This book uses food as a lens through which to explore important matters of society and culture. In exploring why and how people eat around the globe, the text focuses on issues of health, conflict, struggle, contest, inequality, and power.
Whether because of its necessity, pleasure, or ubiquity, the world of food (and its lore) proves endlessly fascinating to most people. The story of food is a narrative filled with both human striving and human suffering. However, many of today's diners are only dimly aware of the human price exacted for that comforting distance from the lived-world realities of food justice struggles. With attention to food issues ranging from local farming practices to global supply chains, this book examines how food's history and geography remain inextricably linked to sociopolitical experiences of trauma connected with globalization, such as colonization, conquest, enslavement, and oppression.

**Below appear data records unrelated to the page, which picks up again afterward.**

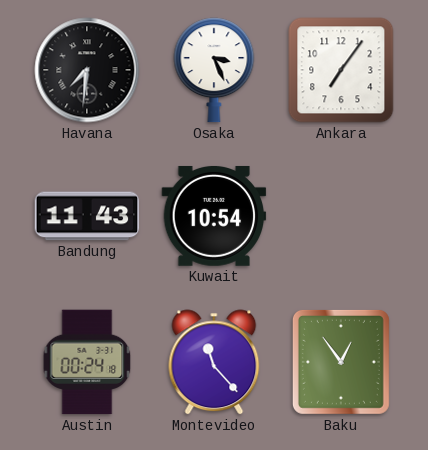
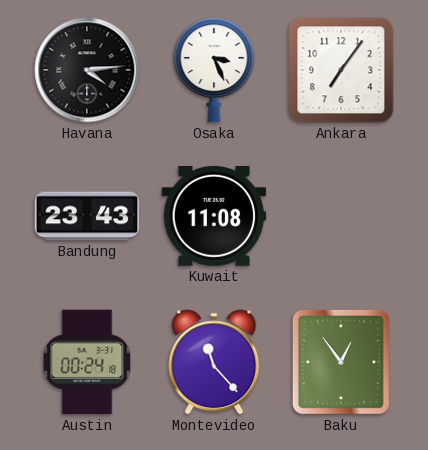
Havana: 7:31 -> 4:14
Bandung: 11:43 -> 23:43
Kuwait: 10:54 -> 11:08
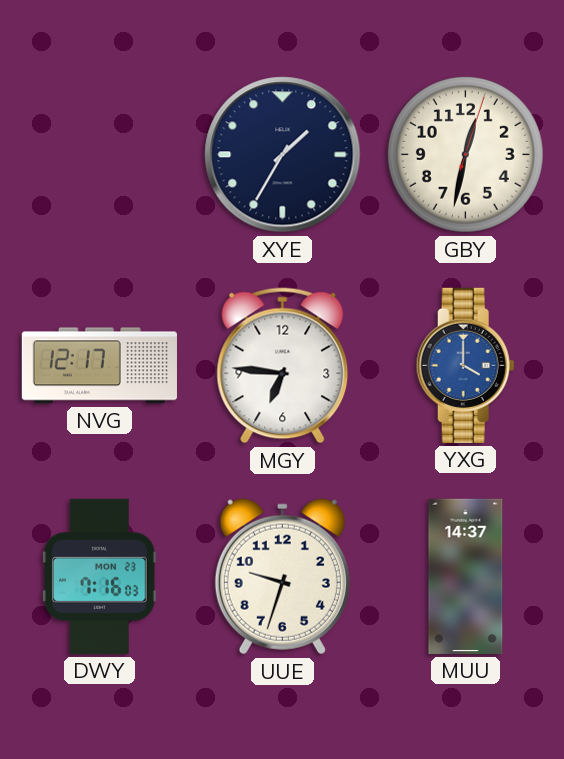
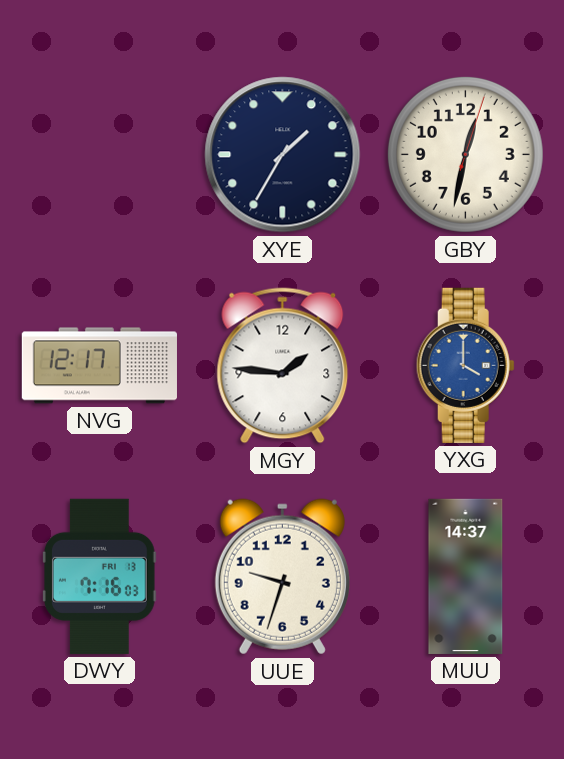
MGY: 6:46 -> 1:46
DWY date: MON 23 -> FRI 13
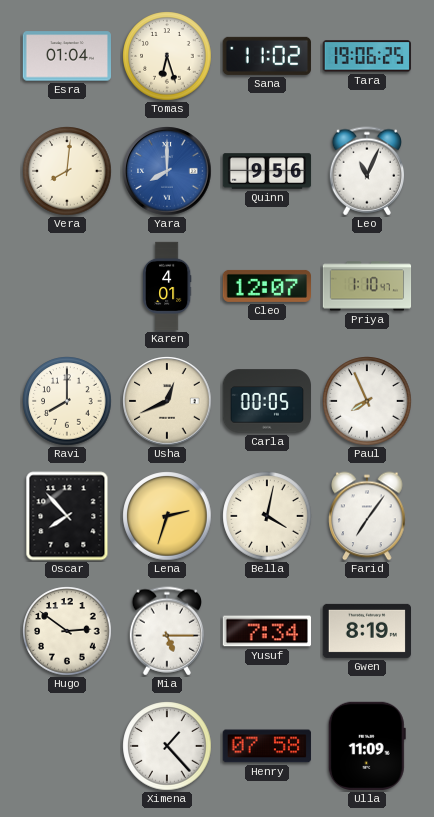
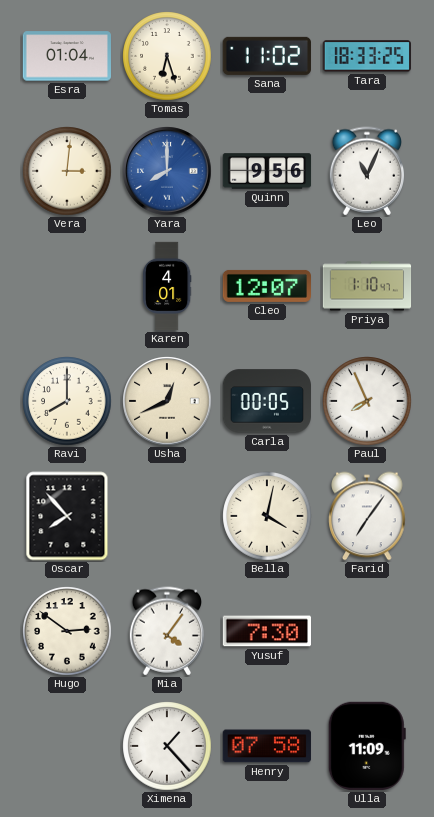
Tara: 19:06 -> 18:33
Vera: 8:01 -> 3:01
Lena: 2:33 -> none
Mia: 5:15 -> 4:06
Yusuf: 7:34 -> 7:30
Gwen: 8:19 -> none
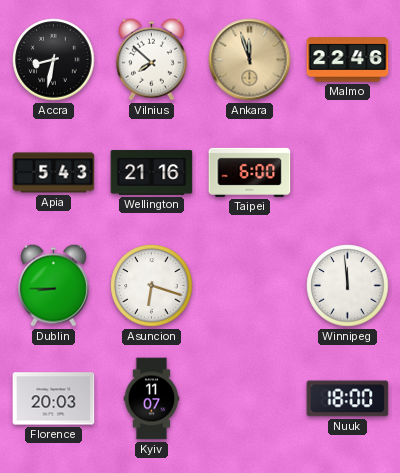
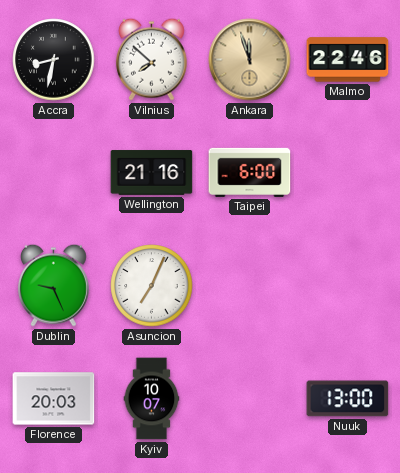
Apia: 5:43 -> none
Dublin: 8:45 -> 9:26
Asuncion: 6:18 -> 7:04
Winnipeg: 11:59 -> none
Kyiv: 11:07 -> 10:07
Nuuk: 18:00 -> 13:00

The main text is structured alphabetically around a set of 70 ingredients, from almonds to yeast. Each ingredient's story is accompanied by recipes. Along with the food profiles, the encyclopedia features sidebars. These are short discussions of topics of interest related to food, including automats, diners, victory gardens, and food at world's fairs. This project also brings a social justice perspective to its content-weighing debates concerning food access, equity, insecurity, and politics.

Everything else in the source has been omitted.